ABC News' Amy Bingham reports:
America’s second-largest employer is in dire straits and it’s all the Internet’s fault.
The U.S. Postal Service is facing an $8.3 billion budget shortfall this year, in large part because of losing almost half of its first class mail to online bill pay and email communication.
After laying off 110,000 employees and cutting $12 billion over the past four years, the service is now looking to end mail delivery on Saturdays, a move it said would save $3.1 billion per year.
“That’s savings that we desperately need,” said U.S. Postal Service spokesman David Partenheimer. “It’s not the only thing we need to do to get out of the financial hole but it is very important.”
According to a 2009 Gallup Poll 66 percent of Americans are OK with the postal service cutting mail delivery on Saturdays, but far fewer support paying more for their mail.
Just 38 percent of respondents were in favor of raising stamp prices and less than half, or 48 percent supported pumping tax revenues into the mail system.
But even within the postal system, there is disagreement over whether a five-day delivery system will actually solve the problem. Despite not delivering mail, post offices would stay open, express or overnight mail would still be delivered and P.O. boxes would still receive mail.

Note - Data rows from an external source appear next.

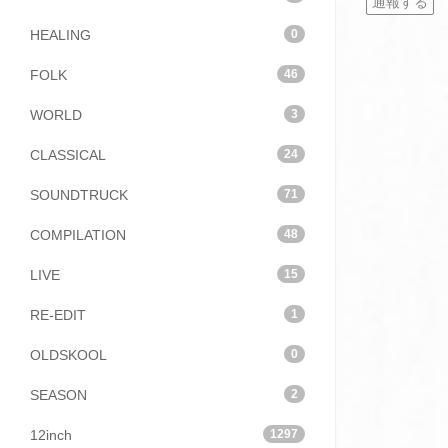
通報する
HEALING
0
FOLK
46
WORLD
3
CLASSICAL
24
SOUNDTRUCK
71
COMPILATION
48
LIVE
15
RE-EDIT
1
OLDSKOOL
0
SEASON
2
12inch
1297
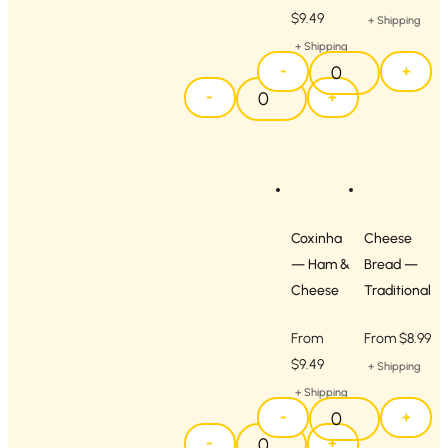
$
9.49
+ Shipping
+ Shipping
-
+
-
+
Coxinha
Cheese
— Ham &
Bread —
Cheese
Traditional
From
From
$
8.99
$
9.49
+ Shipping
+ Shipping
-
+
-
+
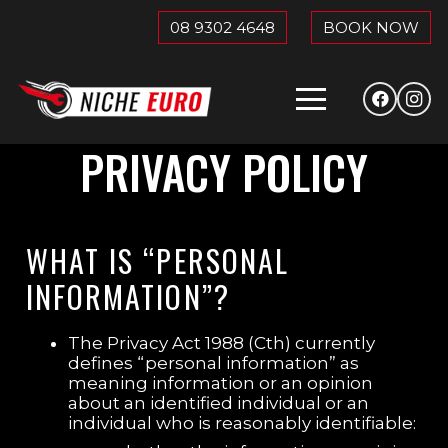
08 9302 4648
BOOK NOW
PRIVACY POLICY
WHAT IS “PERSONAL
INFORMATION”?
The Privacy Act 1988 (Cth) currently
defines “personal information” as
meaning information or an opinion
about an identified individual or an
individual who is reasonably identifiable:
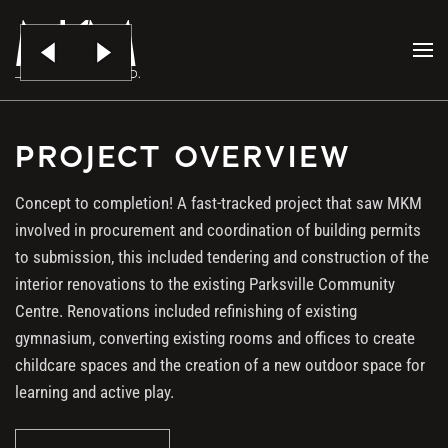
PARKSVILLE BOYS &
Skip to main content
GIRLS CLUB
PROJECT OVERVIEW
Concept to completion! A fast-tracked project that saw MKM
involved in procurement and coordination of building permits
to submission, this included tendering and construction of the
interior renovations to the existing Parksville Community
Centre. Renovations included refinishing of existing
gymnasium, converting existing rooms and offices to create
childcare spaces and the creation of a new outdoor space for
learning and active play.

The Postal Regulatory Commission, a president-appointed agency that oversees the Postal Services’ operations to ensure it doesn’t abuse its monopoly, estimated that cutting a delivery day would take three years to fully implement and would only save $1.7 billion per year thereafter.
“The key factor is that the Postal Service thinks it can take all the mail that it would otherwise deliver on Saturday and deliver it on Monday with no extra cost,” said regulatory commission chairman Ruth Goldway. “When we look at the operations it just can’t happen.”

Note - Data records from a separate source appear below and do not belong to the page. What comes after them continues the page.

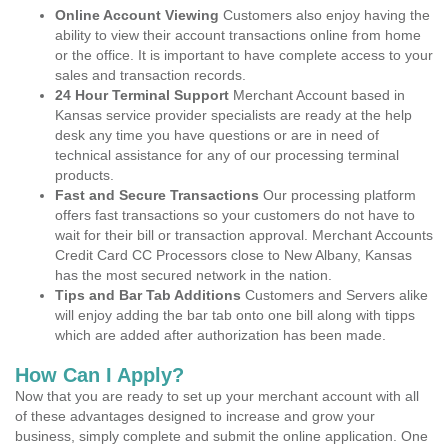
Online Account Viewing
Customers also enjoy having the
ability to view their account transactions online from home
or the office. It is important to have complete access to your
sales and transaction records.
24 Hour Terminal Support
Merchant Account based in
Kansas service provider specialists are ready at the help
desk any time you have questions or are in need of
technical assistance for any of our processing terminal
products.
Fast and Secure Transactions
Our processing platform
offers fast transactions so your customers do not have to
wait for their bill or transaction approval. Merchant Accounts
Credit Card CC Processors close to New Albany, Kansas
has the most secured network in the nation.
Tips and Bar Tab Additions
Customers and Servers alike
will enjoy adding the bar tab onto one bill along with tipps
which are added after authorization has been made.
How Can I Apply?
Now that you are ready to set up your merchant account with all
of these advantages designed to increase and grow your
business, simply complete and submit the online application. One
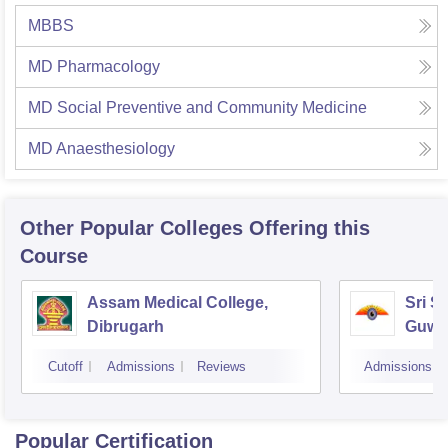
MBBS
MD Pharmacology
MD Social Preventive and Community Medicine
MD Anaesthesiology
Other Popular
Colleges
Offering this
Course
Assam Medical College,
Sri S
Dibrugarh
Guwa
Cutoff
Admissions
Reviews
Admissions
Popular Certification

Despite not receiving any taxpayer money, the USPS is technically a government agency, so in order to eliminate a delivery day it has to get Congressional approval. Partenheimer said it has been trying to get approval since 2009, but this is the first year any legislation has been introduced.
While a shortened delivery schedule would help close the budget gap, both Partenheimer and Goldway said the real issue is the $5.5 billion the Postal Service has to pay every year into a fund for the health benefits of its future retirees.

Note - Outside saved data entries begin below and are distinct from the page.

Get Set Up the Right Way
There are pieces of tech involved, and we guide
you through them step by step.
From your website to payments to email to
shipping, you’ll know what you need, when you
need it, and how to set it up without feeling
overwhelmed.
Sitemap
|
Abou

“That’s the real structural problem for the Postal Service right now,” Goldway said.
Goldway said without the retiree fund payments, which were mandated starting in 2006, the mail service would be posting profits.
“If the Postal Service hadn’t had to pay this over the past six years, as of 2010 it would have ended with $1 billion surplus and still have $12 billion to 13 billion left to borrow from borrowing fund,” Goldway said. “Instead, at the end of 2011 it will end up with no cash and an empty borrowing fund.”
As it stands now, USPS will not be able to make the payment by its September due date, Postmaster General Patrick Donahue told USA Today on Wednesday.
"On September 20th, I won't be able to pay my bills," Donahue said.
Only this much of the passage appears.